▶ [Assignment] Restate word for word all of the lines below, with each image left out.

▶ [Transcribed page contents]
::::

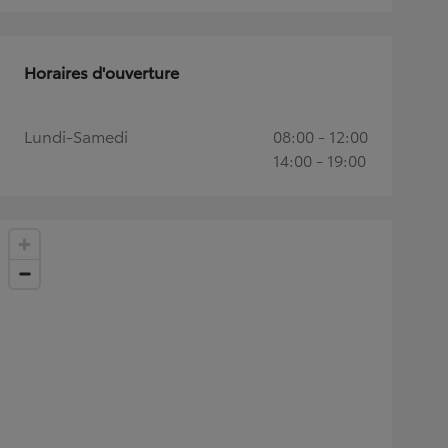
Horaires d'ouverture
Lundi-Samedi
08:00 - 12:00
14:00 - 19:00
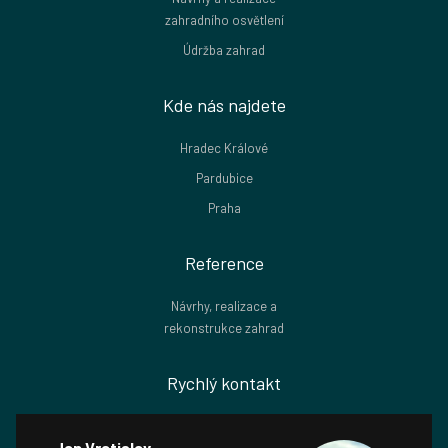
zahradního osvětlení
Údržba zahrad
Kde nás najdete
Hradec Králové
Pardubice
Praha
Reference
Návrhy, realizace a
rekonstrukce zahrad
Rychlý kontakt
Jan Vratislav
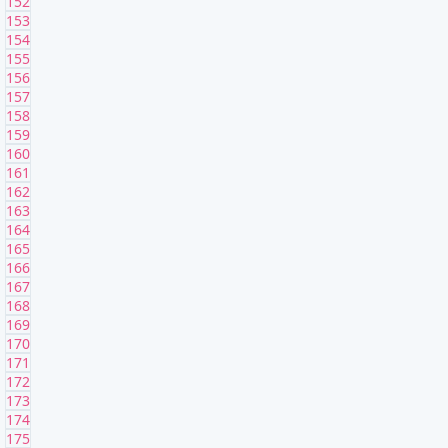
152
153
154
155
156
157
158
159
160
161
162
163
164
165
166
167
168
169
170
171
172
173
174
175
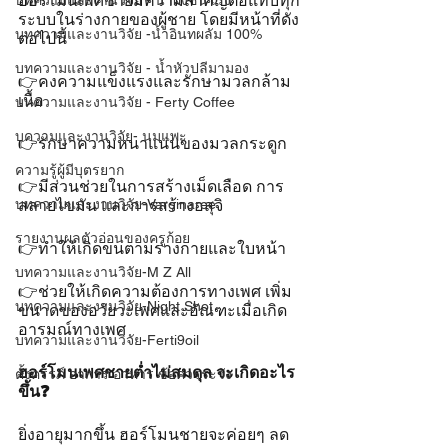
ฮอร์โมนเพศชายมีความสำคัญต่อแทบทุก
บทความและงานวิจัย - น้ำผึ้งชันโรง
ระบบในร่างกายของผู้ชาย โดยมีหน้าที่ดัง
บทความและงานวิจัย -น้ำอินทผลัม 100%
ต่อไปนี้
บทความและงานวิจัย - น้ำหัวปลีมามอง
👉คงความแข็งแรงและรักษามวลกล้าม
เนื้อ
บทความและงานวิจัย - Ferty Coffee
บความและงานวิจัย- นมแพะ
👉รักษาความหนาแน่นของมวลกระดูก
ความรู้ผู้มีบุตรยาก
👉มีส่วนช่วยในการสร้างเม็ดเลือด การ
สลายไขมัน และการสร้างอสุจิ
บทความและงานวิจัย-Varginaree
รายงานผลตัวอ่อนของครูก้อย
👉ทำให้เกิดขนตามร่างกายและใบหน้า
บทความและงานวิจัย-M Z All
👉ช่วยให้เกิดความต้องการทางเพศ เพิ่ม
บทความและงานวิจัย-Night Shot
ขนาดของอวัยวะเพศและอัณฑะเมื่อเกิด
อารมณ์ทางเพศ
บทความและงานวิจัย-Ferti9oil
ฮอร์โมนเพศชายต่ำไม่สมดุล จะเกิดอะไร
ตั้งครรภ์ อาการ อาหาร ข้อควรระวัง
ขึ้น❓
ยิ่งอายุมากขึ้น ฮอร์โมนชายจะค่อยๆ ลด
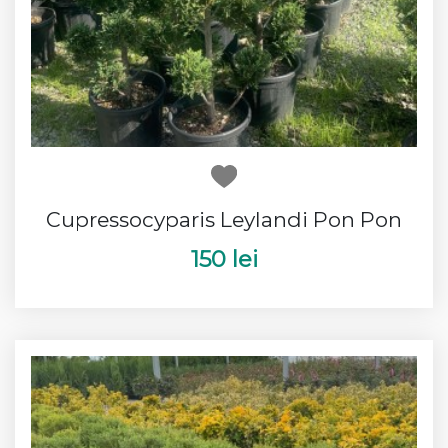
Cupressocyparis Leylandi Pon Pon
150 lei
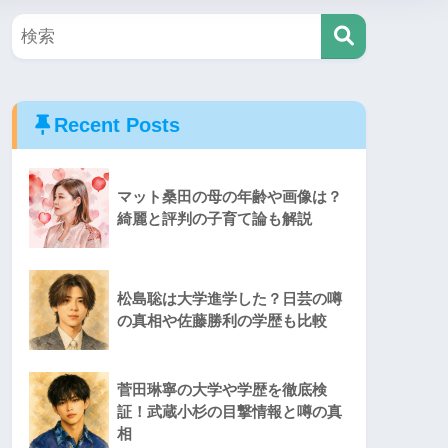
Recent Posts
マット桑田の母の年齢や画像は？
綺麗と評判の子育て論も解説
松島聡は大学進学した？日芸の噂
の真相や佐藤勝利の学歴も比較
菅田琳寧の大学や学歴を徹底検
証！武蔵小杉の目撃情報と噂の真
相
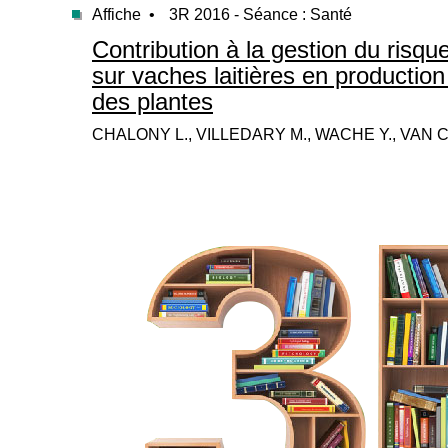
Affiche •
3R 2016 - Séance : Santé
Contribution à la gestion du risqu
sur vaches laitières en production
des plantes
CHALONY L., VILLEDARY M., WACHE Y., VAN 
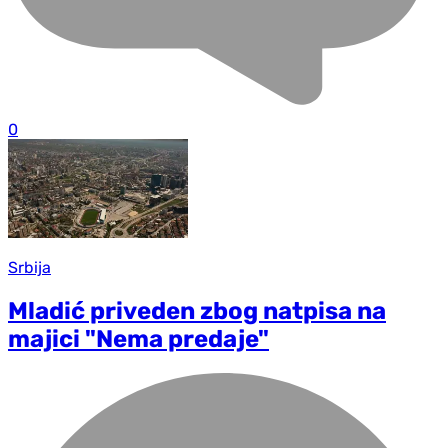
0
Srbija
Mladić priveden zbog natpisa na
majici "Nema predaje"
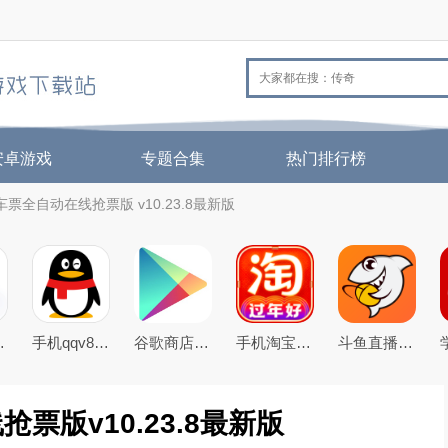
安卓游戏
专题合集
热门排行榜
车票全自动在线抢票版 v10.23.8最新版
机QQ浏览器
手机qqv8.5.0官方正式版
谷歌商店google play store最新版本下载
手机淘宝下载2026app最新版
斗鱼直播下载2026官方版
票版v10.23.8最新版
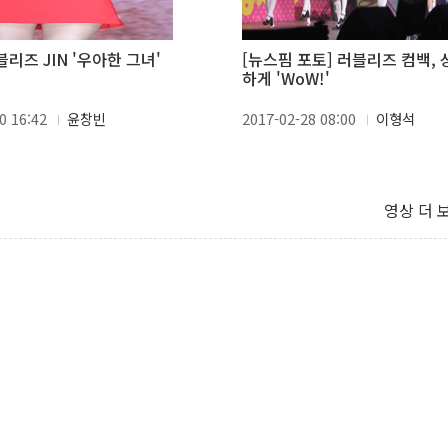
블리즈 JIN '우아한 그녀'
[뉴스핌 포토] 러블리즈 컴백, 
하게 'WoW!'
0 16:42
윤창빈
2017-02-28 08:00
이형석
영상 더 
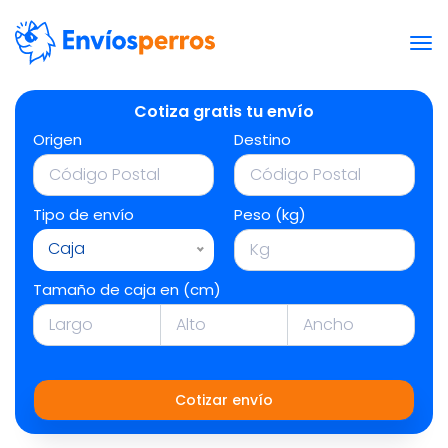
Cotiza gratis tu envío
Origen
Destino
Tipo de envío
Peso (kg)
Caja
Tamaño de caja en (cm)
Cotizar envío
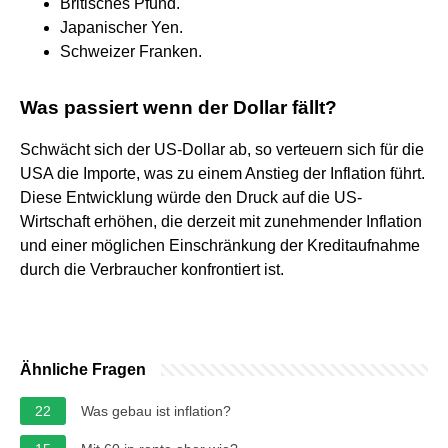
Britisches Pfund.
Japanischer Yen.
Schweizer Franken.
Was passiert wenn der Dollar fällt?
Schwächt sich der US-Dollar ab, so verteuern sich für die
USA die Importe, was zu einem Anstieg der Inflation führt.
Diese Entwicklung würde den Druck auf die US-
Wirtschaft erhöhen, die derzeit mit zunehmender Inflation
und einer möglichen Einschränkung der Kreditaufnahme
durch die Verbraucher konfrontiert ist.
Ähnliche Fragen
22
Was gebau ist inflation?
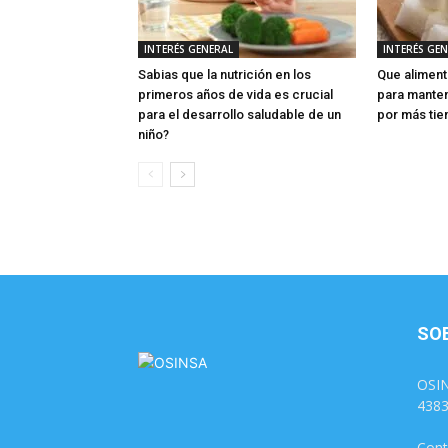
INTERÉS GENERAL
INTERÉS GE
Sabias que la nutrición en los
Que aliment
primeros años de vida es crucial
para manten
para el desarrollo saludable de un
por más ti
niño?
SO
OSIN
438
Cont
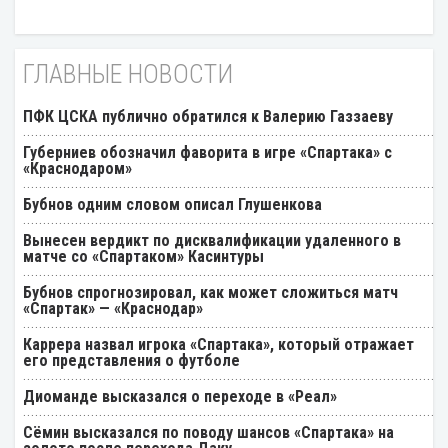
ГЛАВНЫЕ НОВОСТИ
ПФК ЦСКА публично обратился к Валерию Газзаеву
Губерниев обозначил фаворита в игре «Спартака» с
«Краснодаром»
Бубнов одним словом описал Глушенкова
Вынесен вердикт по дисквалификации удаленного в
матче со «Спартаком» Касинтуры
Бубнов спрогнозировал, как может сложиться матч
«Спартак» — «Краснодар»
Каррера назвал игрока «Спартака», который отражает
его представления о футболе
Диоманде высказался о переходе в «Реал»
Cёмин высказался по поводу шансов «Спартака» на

::::

▶ [Written reply]
Horaires d'ouverture
Lundi-Samedi
08:00 - 12:00
14:00 - 19:00
zahradního osvětlení
Údržba zahrad
Kde nás najdete
Hradec Králové
Pardubice
Praha
Reference
Návrhy, realizace a
rekonstrukce zahrad
Rychlý kontakt
Jan Vratislav
152
153
154
155
156
157
158
159
160
161
162
163
164
165
166
167
168
169
170
171
172
173
174
175
ฮอร์โมนเพศชายมีความสำคัญต่อแทบทุก
บทความและงานวิจัย - น้ำผึ้งชันโรง
ระบบในร่างกายของผู้ชาย โดยมีหน้าที่ดัง
บทความและงานวิจัย -น้ำอินทผลัม 100%
ต่อไปนี้
บทความและงานวิจัย - น้ำหัวปลีมามอง
👉คงความแข็งแรงและรักษามวลกล้าม
เนื้อ
บทความและงานวิจัย - Ferty Coffee
บความและงานวิจัย- นมแพะ
👉รักษาความหนาแน่นของมวลกระดูก
ความรู้ผู้มีบุตรยาก
👉มีส่วนช่วยในการสร้างเม็ดเลือด การ
สลายไขมัน และการสร้างอสุจิ
บทความและงานวิจัย-Varginaree
รายงานผลตัวอ่อนของครูก้อย
👉ทำให้เกิดขนตามร่างกายและใบหน้า
บทความและงานวิจัย-M Z All
👉ช่วยให้เกิดความต้องการทางเพศ เพิ่ม
บทความและงานวิจัย-Night Shot
ขนาดของอวัยวะเพศและอัณฑะเมื่อเกิด
อารมณ์ทางเพศ
บทความและงานวิจัย-Ferti9oil
ฮอร์โมนเพศชายต่ำไม่สมดุล จะเกิดอะไร
ตั้งครรภ์ อาการ อาหาร ข้อควรระวัง
ขึ้น❓
ยิ่งอายุมากขึ้น ฮอร์โมนชายจะค่อยๆ ลด
Cupressocyparis Leylandi Pon Pon
150 lei
Recent Posts
マット桑田の母の年齢や画像は？
綺麗と評判の子育て論も解説
松島聡は大学進学した？日芸の噂
の真相や佐藤勝利の学歴も比較
菅田琳寧の大学や学歴を徹底検
証！武蔵小杉の目撃情報と噂の真
相
Affiche •
3R 2016 - Séance : Santé
Contribution à la gestion du risqu
sur vaches laitières en production
des plantes
CHALONY L., VILLEDARY M., WACHE Y., VAN 
0
Srbija
Mladić priveden zbog natpisa na
majici "Nema predaje"
安卓游戏
专题合集
热门排行榜
车票全自动在线抢票版 v10.23.8最新版
机QQ浏览器
手机qqv8.5.0官方正式版
谷歌商店google play store最新版本下载
手机淘宝下载2026app最新版
斗鱼直播下载2026官方版
票版v10.23.8最新版
블리즈 JIN '우아한 그녀'
[뉴스핌 포토] 러블리즈 컴백, 
하게 'WoW!'
0 16:42
윤창빈
2017-02-28 08:00
이형석
영상 더 
Cotiza gratis tu envío
Origen
Destino
Tipo de envío
Peso (kg)
Caja
Tamaño de caja en (cm)
Cotizar envío
Britisches Pfund.
Japanischer Yen.
Schweizer Franken.
Was passiert wenn der Dollar fällt?
Schwächt sich der US-Dollar ab, so verteuern sich für die
USA die Importe, was zu einem Anstieg der Inflation führt.
Diese Entwicklung würde den Druck auf die US-
Wirtschaft erhöhen, die derzeit mit zunehmender Inflation
und einer möglichen Einschränkung der Kreditaufnahme
durch die Verbraucher konfrontiert ist.
Ähnliche Fragen
22
Was gebau ist inflation?
INTERÉS GENERAL
INTERÉS GE
Sabias que la nutrición en los
Que aliment
primeros años de vida es crucial
para manten
para el desarrollo saludable de un
por más ti
niño?
SO
OSIN
438
Cont
ГЛАВНЫЕ НОВОСТИ
ПФК ЦСКА публично обратился к Валерию Газзаеву
Губерниев обозначил фаворита в игре «Спартака» с
«Краснодаром»
Бубнов одним словом описал Глушенкова
Вынесен вердикт по дисквалификации удаленного в
матче со «Спартаком» Касинтуры
Бубнов спрогнозировал, как может сложиться матч
«Спартак» — «Краснодар»
Каррера назвал игрока «Спартака», который отражает
его представления о футболе
Диоманде высказался о переходе в «Реал»
Cёмин высказался по поводу шансов «Спартака» на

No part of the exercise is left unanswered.